Hari/Tanggal: Minggu, 03 Mei 2026 Pukul: 14.00 wib s/d selesai Tempat Kegiatan: Kecamatan Merek, Kabupaten Karo, Provinsi Sumatera Utara. Pelaksana Kegiatan: Ketua Tahsin Manajemen Qolbu, Bapak Arim Sinaga. Nama Kegiatan: Anggota Dharma Wanita Persatuan (DWP) Kecamatan Bosar Maligas Ny.Supriani,SH., mengikuti kegiatan Manajemen Qolbu Rihlah Tahsin Pasar Baru Kecamatan Bosar Maligas yang dilaksanakan di Kecamatan Merek, Kabupaten Karo. Kegiatan ini merupakan kegiatan pembinaan keagamaan yang bertujuan untuk meningkatkan kualitas bacaan Al-Qur’an (tahsin) serta memperkuat keimanan dan ketakwaan melalui pendekatan manajemen qolbu.

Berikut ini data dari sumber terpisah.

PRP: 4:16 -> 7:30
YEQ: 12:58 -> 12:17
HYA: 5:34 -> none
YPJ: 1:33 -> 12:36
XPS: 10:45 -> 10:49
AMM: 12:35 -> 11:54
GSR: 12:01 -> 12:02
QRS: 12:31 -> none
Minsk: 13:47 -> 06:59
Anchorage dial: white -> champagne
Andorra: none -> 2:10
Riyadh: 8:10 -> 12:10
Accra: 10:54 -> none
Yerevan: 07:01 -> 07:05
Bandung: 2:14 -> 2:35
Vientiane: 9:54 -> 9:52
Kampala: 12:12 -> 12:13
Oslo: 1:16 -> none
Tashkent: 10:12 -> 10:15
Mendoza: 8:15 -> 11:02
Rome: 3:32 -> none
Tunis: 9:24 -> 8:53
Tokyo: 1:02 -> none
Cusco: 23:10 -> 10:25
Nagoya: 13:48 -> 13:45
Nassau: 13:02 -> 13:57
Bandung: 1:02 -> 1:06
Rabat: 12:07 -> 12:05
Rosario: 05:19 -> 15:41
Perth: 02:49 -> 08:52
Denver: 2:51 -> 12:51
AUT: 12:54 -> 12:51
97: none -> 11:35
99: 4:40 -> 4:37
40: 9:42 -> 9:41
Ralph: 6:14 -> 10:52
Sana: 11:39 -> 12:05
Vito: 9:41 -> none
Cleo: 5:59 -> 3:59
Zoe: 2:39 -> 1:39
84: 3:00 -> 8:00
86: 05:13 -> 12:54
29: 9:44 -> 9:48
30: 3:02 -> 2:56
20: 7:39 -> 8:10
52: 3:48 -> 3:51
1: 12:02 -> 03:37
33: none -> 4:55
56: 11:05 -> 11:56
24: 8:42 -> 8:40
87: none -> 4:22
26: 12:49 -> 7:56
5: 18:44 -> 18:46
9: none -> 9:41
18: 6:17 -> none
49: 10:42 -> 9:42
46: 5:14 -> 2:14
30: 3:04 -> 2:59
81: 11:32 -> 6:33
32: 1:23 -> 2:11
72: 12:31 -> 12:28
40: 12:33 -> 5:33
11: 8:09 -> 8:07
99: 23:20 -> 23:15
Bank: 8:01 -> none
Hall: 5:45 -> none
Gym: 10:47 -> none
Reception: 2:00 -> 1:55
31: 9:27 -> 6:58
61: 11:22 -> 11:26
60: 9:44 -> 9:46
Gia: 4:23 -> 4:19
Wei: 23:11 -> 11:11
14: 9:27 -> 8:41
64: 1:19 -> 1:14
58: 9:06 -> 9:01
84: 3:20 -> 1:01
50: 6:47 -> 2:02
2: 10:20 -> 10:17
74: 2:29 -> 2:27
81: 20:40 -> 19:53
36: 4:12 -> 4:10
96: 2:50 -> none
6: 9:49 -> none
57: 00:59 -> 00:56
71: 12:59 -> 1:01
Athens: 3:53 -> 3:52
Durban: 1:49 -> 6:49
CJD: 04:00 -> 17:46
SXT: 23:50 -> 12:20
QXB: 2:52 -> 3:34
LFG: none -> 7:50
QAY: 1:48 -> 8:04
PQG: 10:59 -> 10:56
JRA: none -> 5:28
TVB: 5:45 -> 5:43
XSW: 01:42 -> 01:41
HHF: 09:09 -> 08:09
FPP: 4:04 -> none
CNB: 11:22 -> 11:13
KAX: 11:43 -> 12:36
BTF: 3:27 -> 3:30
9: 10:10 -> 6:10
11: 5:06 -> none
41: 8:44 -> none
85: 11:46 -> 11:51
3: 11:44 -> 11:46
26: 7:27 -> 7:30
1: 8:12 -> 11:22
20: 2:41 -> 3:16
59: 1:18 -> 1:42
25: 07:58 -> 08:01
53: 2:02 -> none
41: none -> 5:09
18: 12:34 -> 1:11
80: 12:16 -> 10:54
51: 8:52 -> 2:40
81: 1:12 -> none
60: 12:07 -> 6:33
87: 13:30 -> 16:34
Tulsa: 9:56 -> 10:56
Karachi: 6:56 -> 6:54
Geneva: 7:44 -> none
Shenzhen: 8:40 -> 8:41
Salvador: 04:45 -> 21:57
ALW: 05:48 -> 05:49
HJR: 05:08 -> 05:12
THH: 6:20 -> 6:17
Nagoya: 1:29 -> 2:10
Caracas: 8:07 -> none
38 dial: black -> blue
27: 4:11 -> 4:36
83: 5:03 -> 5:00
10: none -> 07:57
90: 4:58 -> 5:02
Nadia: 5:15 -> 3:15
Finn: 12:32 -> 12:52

Selain sebagai sarana pembelajaran, kegiatan ini juga menjadi ajang silaturahmi dan kebersamaan antar anggota pengajian. Dalam kegiatan tersebut, peserta mendapatkan pembinaan terkait perbaikan bacaan Al-Qur’an, penguatan nilai-nilai keislaman, serta motivasi spiritual untuk meningkatkan kualitas ibadah dalam kehidupan sehari-hari. Kegiatan rihlah ini juga memberikan suasana yang lebih segar dan kebersamaan di luar lingkungan tempat tinggal. Kegiatan ini diikuti oleh ibu-ibu pengajian Tahsin Pasar Baru Kecamatan Bosar Maligas, termasuk Anggota DWP Kecamatan Bosar Maligas yang turut berpartisipasi aktif dalam seluruh rangkaian kegiatan. Melalui kegiatan ini diharapkan para peserta dapat meningkatkan pemahaman agama, memperbaiki bacaan Al-Qur’an, serta mempererat ukhuwah islamiyah di antara sesama anggota pengajian. Seluruh rangkaian kegiatan berlangsung dengan tertib, lancar, dan penuh kekeluargaan hingga kegiatan selesai dilaksanakan.